Once TANAC 35 had completed a refit and was ready for service, the whole crew of TID 32, including myself, transferred to her and TID 32 was eventually sent to H.G.Pounds' Shipbreaking Yard at Tipner in Portsmouth to be broken up for scrap. Of the other two, TID 3 was eventually cut up in experiments by a company called Controlled Thermic Lancing at Barking, Essex and TID 99 was eventually also sold to H.G.Pounds and scrapped at Portsmouth in the early 1970s.
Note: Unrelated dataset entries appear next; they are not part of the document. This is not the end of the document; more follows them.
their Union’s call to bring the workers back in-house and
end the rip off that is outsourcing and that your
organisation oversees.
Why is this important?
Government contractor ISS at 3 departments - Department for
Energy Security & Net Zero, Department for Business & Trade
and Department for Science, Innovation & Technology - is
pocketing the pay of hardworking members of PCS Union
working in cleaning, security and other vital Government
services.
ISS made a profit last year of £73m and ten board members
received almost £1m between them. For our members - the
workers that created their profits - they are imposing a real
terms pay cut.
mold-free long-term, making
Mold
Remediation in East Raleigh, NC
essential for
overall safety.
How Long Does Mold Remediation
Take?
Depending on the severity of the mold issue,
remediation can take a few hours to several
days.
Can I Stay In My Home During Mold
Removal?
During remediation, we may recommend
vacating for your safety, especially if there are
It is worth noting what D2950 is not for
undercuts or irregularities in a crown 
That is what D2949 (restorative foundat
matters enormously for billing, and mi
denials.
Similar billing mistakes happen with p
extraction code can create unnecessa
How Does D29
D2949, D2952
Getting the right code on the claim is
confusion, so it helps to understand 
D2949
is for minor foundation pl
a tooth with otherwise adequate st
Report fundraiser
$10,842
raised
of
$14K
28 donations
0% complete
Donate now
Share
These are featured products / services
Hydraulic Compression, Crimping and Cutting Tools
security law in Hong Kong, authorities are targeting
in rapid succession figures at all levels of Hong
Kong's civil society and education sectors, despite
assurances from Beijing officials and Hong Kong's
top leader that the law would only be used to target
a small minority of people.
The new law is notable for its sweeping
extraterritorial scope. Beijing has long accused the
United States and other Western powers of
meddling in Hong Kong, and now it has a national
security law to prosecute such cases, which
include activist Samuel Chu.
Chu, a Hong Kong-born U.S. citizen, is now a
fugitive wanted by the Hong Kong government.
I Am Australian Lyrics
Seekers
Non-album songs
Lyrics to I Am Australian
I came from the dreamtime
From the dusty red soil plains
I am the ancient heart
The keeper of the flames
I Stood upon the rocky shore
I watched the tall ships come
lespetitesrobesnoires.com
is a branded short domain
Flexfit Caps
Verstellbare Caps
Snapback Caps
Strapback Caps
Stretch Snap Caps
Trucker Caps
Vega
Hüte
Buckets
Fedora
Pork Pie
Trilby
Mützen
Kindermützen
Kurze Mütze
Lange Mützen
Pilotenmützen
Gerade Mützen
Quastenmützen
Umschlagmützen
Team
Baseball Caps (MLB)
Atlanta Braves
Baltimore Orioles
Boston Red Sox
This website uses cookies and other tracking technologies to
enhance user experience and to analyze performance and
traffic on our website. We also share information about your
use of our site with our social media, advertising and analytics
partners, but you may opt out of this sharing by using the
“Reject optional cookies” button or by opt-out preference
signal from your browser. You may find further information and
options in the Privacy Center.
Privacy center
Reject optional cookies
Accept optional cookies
The story does not end there though, as I have recently discovered that there are at least three of these vessels still preserved and regularly "in steam", two in England and one in Finland (which actually burns wooden logs in its boiler furnaces) as well as a number that have been re-engined with diesel propulsion over the years and are still in commercial use in various parts of the world. I was also privileged enough in June 2008 to be invited to visit TID 172, which is currently berthed in preservation near Manningtree in Essex.